Top of Input records

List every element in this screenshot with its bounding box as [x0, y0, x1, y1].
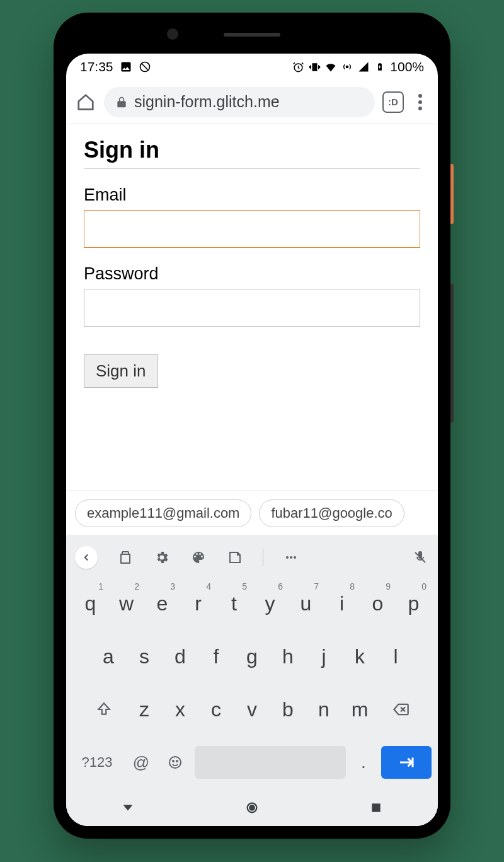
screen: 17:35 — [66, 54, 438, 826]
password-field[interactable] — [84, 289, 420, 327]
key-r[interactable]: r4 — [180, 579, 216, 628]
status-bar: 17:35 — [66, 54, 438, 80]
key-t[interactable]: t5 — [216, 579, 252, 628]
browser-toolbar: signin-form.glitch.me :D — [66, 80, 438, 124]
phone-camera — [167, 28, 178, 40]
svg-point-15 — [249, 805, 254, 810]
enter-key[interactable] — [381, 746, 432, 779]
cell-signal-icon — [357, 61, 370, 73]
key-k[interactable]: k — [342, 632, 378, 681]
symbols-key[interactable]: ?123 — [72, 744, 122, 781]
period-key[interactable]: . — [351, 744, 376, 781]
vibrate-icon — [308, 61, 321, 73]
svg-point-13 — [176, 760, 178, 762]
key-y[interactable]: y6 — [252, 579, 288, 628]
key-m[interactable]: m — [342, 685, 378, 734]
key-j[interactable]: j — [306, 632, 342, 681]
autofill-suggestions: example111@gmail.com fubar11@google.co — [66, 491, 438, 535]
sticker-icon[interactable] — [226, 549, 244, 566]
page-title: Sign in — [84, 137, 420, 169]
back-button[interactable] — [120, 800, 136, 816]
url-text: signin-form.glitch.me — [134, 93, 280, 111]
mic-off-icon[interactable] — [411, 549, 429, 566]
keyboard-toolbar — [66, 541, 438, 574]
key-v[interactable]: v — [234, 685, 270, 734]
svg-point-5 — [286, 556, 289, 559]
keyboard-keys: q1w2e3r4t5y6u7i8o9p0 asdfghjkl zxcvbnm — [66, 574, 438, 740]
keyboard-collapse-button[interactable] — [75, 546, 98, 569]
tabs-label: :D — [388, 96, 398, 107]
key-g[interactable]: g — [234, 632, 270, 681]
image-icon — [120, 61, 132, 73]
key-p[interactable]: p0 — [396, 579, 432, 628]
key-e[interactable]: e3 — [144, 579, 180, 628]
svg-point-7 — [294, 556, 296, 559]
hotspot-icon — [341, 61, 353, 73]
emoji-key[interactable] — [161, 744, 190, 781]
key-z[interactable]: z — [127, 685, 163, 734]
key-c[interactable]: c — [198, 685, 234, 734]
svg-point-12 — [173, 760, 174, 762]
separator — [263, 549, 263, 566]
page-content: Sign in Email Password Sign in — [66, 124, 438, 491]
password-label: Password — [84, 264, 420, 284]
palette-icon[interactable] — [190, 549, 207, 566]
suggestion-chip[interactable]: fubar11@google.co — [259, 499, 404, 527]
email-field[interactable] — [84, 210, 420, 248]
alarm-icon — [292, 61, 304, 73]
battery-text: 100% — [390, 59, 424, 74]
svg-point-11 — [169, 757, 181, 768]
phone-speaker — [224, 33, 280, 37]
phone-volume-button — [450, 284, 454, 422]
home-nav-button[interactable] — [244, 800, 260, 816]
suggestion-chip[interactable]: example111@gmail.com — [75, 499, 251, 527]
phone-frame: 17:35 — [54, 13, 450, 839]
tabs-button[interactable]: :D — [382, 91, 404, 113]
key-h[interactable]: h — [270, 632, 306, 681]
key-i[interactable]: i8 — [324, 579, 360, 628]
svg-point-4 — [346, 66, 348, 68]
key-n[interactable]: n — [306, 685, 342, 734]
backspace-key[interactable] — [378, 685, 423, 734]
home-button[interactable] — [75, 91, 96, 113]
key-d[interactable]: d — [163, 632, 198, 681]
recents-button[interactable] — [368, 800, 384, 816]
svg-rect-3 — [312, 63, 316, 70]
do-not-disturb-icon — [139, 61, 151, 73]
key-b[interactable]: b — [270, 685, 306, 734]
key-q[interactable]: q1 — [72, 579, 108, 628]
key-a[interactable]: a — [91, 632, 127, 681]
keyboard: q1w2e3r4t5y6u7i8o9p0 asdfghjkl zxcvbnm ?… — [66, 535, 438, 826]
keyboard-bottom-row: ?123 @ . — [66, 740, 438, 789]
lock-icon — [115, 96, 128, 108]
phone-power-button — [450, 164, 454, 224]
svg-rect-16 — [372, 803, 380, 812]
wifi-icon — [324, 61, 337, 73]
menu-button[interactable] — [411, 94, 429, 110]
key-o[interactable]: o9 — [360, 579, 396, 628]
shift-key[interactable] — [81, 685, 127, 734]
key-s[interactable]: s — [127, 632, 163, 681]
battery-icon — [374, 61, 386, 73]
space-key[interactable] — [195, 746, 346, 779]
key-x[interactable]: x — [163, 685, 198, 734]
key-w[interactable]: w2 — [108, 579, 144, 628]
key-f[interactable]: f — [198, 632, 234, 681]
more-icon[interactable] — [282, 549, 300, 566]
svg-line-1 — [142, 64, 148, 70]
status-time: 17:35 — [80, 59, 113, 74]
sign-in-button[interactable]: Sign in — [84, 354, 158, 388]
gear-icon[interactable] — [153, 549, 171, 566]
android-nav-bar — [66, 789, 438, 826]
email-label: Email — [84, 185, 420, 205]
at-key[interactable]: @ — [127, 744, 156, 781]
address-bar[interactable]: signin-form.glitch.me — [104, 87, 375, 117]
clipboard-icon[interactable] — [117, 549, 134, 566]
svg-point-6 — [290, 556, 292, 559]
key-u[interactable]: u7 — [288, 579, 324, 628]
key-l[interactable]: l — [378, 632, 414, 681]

Bottom of Input records

Aim of the exercise: Output the whole listing again, exactly, without its pictures.

Reply:
List every element in this screenshot with its bounding box as [x0, y0, x1, y1].
screen: 17:35 — [66, 54, 438, 826]
password-field[interactable] — [84, 289, 420, 327]
key-r[interactable]: r4 — [180, 579, 216, 628]
status-bar: 17:35 — [66, 54, 438, 80]
key-t[interactable]: t5 — [216, 579, 252, 628]
browser-toolbar: signin-form.glitch.me :D — [66, 80, 438, 124]
phone-camera — [167, 28, 178, 40]
svg-point-15 — [249, 805, 254, 810]
enter-key[interactable] — [381, 746, 432, 779]
cell-signal-icon — [357, 61, 370, 73]
key-k[interactable]: k — [342, 632, 378, 681]
symbols-key[interactable]: ?123 — [72, 744, 122, 781]
period-key[interactable]: . — [351, 744, 376, 781]
vibrate-icon — [308, 61, 321, 73]
svg-point-13 — [176, 760, 178, 762]
key-y[interactable]: y6 — [252, 579, 288, 628]
key-m[interactable]: m — [342, 685, 378, 734]
key-j[interactable]: j — [306, 632, 342, 681]
autofill-suggestions: example111@gmail.com fubar11@google.co — [66, 491, 438, 535]
sticker-icon[interactable] — [226, 549, 244, 566]
page-title: Sign in — [84, 137, 420, 169]
back-button[interactable] — [120, 800, 136, 816]
url-text: signin-form.glitch.me — [134, 93, 280, 111]
mic-off-icon[interactable] — [411, 549, 429, 566]
keyboard-toolbar — [66, 541, 438, 574]
key-v[interactable]: v — [234, 685, 270, 734]
svg-point-5 — [286, 556, 289, 559]
keyboard-keys: q1w2e3r4t5y6u7i8o9p0 asdfghjkl zxcvbnm — [66, 574, 438, 740]
keyboard-collapse-button[interactable] — [75, 546, 98, 569]
tabs-label: :D — [388, 96, 398, 107]
key-g[interactable]: g — [234, 632, 270, 681]
image-icon — [120, 61, 132, 73]
key-p[interactable]: p0 — [396, 579, 432, 628]
key-e[interactable]: e3 — [144, 579, 180, 628]
svg-point-7 — [294, 556, 296, 559]
hotspot-icon — [341, 61, 353, 73]
emoji-key[interactable] — [161, 744, 190, 781]
key-z[interactable]: z — [127, 685, 163, 734]
key-c[interactable]: c — [198, 685, 234, 734]
svg-point-12 — [173, 760, 174, 762]
separator — [263, 549, 263, 566]
page-content: Sign in Email Password Sign in — [66, 124, 438, 491]
password-label: Password — [84, 264, 420, 284]
palette-icon[interactable] — [190, 549, 207, 566]
suggestion-chip[interactable]: fubar11@google.co — [259, 499, 404, 527]
email-field[interactable] — [84, 210, 420, 248]
alarm-icon — [292, 61, 304, 73]
battery-text: 100% — [390, 59, 424, 74]
svg-point-11 — [169, 757, 181, 768]
phone-speaker — [224, 33, 280, 37]
phone-volume-button — [450, 284, 454, 422]
home-nav-button[interactable] — [244, 800, 260, 816]
suggestion-chip[interactable]: example111@gmail.com — [75, 499, 251, 527]
phone-frame: 17:35 — [54, 13, 450, 839]
tabs-button[interactable]: :D — [382, 91, 404, 113]
key-h[interactable]: h — [270, 632, 306, 681]
key-i[interactable]: i8 — [324, 579, 360, 628]
svg-point-4 — [346, 66, 348, 68]
key-n[interactable]: n — [306, 685, 342, 734]
backspace-key[interactable] — [378, 685, 423, 734]
home-button[interactable] — [75, 91, 96, 113]
key-d[interactable]: d — [163, 632, 198, 681]
recents-button[interactable] — [368, 800, 384, 816]
svg-rect-3 — [312, 63, 316, 70]
do-not-disturb-icon — [139, 61, 151, 73]
key-b[interactable]: b — [270, 685, 306, 734]
key-q[interactable]: q1 — [72, 579, 108, 628]
key-a[interactable]: a — [91, 632, 127, 681]
keyboard: q1w2e3r4t5y6u7i8o9p0 asdfghjkl zxcvbnm ?… — [66, 535, 438, 826]
keyboard-bottom-row: ?123 @ . — [66, 740, 438, 789]
lock-icon — [115, 96, 128, 108]
phone-power-button — [450, 164, 454, 224]
svg-rect-16 — [372, 803, 380, 812]
wifi-icon — [324, 61, 337, 73]
menu-button[interactable] — [411, 94, 429, 110]
key-o[interactable]: o9 — [360, 579, 396, 628]
shift-key[interactable] — [81, 685, 127, 734]
key-s[interactable]: s — [127, 632, 163, 681]
battery-icon — [374, 61, 386, 73]
space-key[interactable] — [195, 746, 346, 779]
key-x[interactable]: x — [163, 685, 198, 734]
key-w[interactable]: w2 — [108, 579, 144, 628]
key-f[interactable]: f — [198, 632, 234, 681]
more-icon[interactable] — [282, 549, 300, 566]
svg-line-1 — [142, 64, 148, 70]
status-time: 17:35 — [80, 59, 113, 74]
sign-in-button[interactable]: Sign in — [84, 354, 158, 388]
gear-icon[interactable] — [153, 549, 171, 566]
android-nav-bar — [66, 789, 438, 826]
email-label: Email — [84, 185, 420, 205]
at-key[interactable]: @ — [127, 744, 156, 781]
address-bar[interactable]: signin-form.glitch.me — [104, 87, 375, 117]
clipboard-icon[interactable] — [117, 549, 134, 566]
svg-point-6 — [290, 556, 292, 559]
key-u[interactable]: u7 — [288, 579, 324, 628]
key-l[interactable]: l — [378, 632, 414, 681]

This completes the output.